→ **THE TASK**
Your response should be the lines from the one holding "Темы без ответов" to the last line of the data below, copied exactly and with no additions.

→ **INFORMATION SUPPLIED**
◇ ◇ ◇ ◇
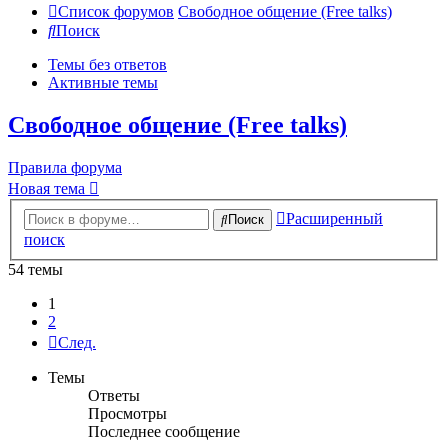
Список форумов
Свободное общение (Free talks)
Поиск
Темы без ответов
Активные темы
Свободное общение (Free talks)
Правила форума
Новая тема
Расширенный
Поиск
поиск
54 темы
1
2
След.
Темы
Ответы
Просмотры
Последнее сообщение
◇ ◇ ◇ ◇
→ **ANSWER BOX**
Темы без ответов
Активные темы
Свободное общение (Free talks)
Правила форума
Новая тема
Расширенный
Поиск
поиск
54 темы
1
2
След.
Темы
Ответы
Просмотры
Последнее сообщение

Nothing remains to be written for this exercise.